En mars 2018, des membres de l'association P.A.I.N. (Prescription Addiction Intervention Now), fondée par la photographe Nan Goldin, se sont réunis au MET pour dénoncer la famille Sackler, fondatrice du groupe Purdue et mécène de nombreux musées à travers le monde : la famille Sackler est en effet devenue milliardaire grâce à la vente d'opioïdes puissamment addictifs comme le Valium et surtout l'OxyContin qui ont tué plus de cinq cent mille personnes aux USA...
Dès l’instant où elle s’est lancée dans l’aventure de P.A.I.N., Nan Goldin a décidé de faire un film pour documenter leurs réunions et leurs actions. Pendant environ un an et demi, P.A.I.N. a donc tourné des images avant de convier la réalisatrice Laura Poitras (Oscar du meilleur documentaire en 2015 avec Citizenfour) à se joindre au projet.
La réalisatrice a décidé d'entremêler le récit de ce combat contre l'OxyContin, dont la photographe a elle-même été victime, avec son enfance personnelle très liée au suicide de sa sœur, sa jeunesse rebelle, sa découverte de la contre- culture, sa fascination pour la communauté LGBT, l'hécatombe de ses proches lors des années sida et ses drames personnels...
En s'appuyant sur une œuvre majeure de Goldin, "Sisters, Saints, and Sibyls" (2004), une installation sur trois écrans consacrée à sa sœur défunte - et sur une autre de ses expositions phares : "The ballad of sexual dependency"... entre autres...

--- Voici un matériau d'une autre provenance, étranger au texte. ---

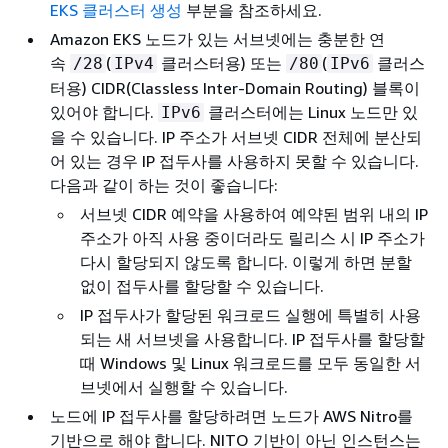
EKS 클러스터 생성
부분을 참조하세요.
Amazon EKS 노드가 있는 서브넷에는 충분한 연
속
(
클러스터용) 또는
(
클러스
/28
IPv4
/80
IPv6
터용) CIDR(Classless Inter-Domain Routing) 블록이
있어야 합니다.
클러스터에는 Linux 노드만 있
IPv6
을 수 있습니다. IP 주소가 서브넷 CIDR 전체에 분산되
어 있는 경우 IP 접두사를 사용하지 못할 수 있습니다.
다음과 같이 하는 것이 좋습니다:
서브넷 CIDR 예약을 사용하여 예약된 범위 내의 IP
주소가 아직 사용 중이더라도 릴리스 시 IP 주소가
다시 할당되지 않도록 합니다. 이렇게 하면 분할
없이 접두사를 할당할 수 있습니다.
IP 접두사가 할당된 워크로드 실행에 특별히 사용
되는 새 서브넷을 사용합니다. IP 접두사를 할당할
때 Windows 및 Linux 워크로드를 모두 동일한 서
브넷에서 실행할 수 있습니다.
노드에 IP 접두사를 할당하려면 노드가 AWS Nitro를
기반으로 해야 합니다. NITO 기반이 아닌 인스턴스는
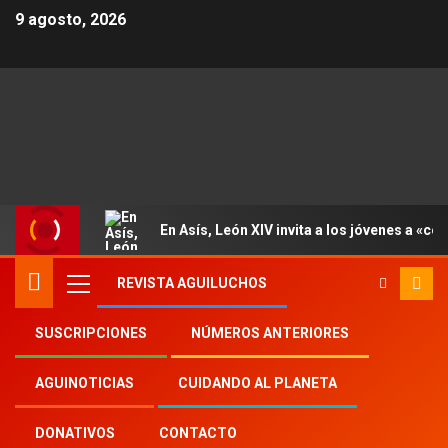
9 agosto, 2026
En Asís, León XIV invita a los jóvenes a «con
REVISTA AGUILUCHOS
SUSCRIPCIONES
NÚMEROS ANTERIORES
Inicio
Aguinoticias
Pastoral juvenil
AGUINOTICIAS
CUIDANDO AL PLANETA
DONATIVOS
CONTACTO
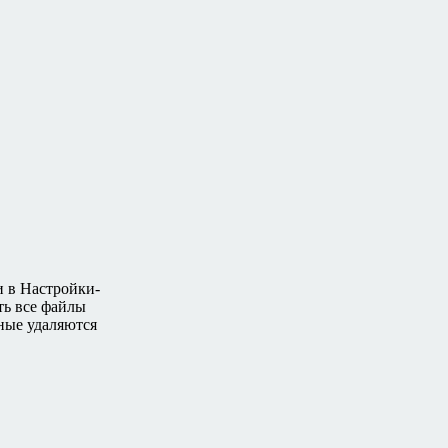
и в Настройки-
ть все файлы
нные удаляются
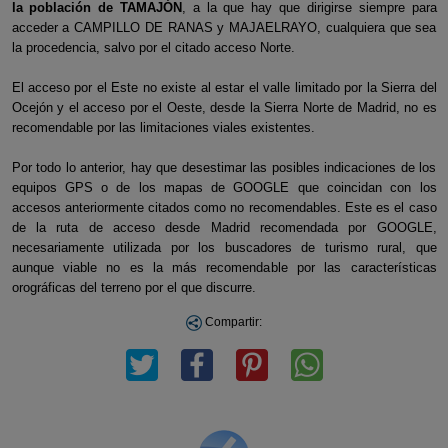
la población de TAMAJÓN
, a la que hay que dirigirse siempre para
acceder a CAMPILLO DE RANAS y MAJAELRAYO, cualquiera que sea
la procedencia, salvo por el citado acceso Norte.
El acceso por el Este no existe al estar el valle limitado por la Sierra del
Ocejón y el acceso por el Oeste, desde la Sierra Norte de Madrid, no es
recomendable por las limitaciones viales existentes.
Por todo lo anterior, hay que desestimar las posibles indicaciones de los
equipos GPS o de los mapas de GOOGLE que coincidan con los
accesos anteriormente citados como no recomendables. Este es el caso
de la ruta de acceso desde Madrid recomendada por GOOGLE,
necesariamente utilizada por los buscadores de turismo rural, que
aunque viable no es la más recomendable por las características
orográficas del terreno por el que discurre.
Compartir:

De mon point de vue trop de sujets, intéressants certes, mais qui alourdissent le propos et diluent le thème central du film à savoir l'engagement de Nan Goldin, lanceuse d'alerte redoutablement efficace !
NB : le titre du film, plutôt abscons, vient d’une réponse de Barbara, la soeur de Nan Goldin à un test de Rorschach.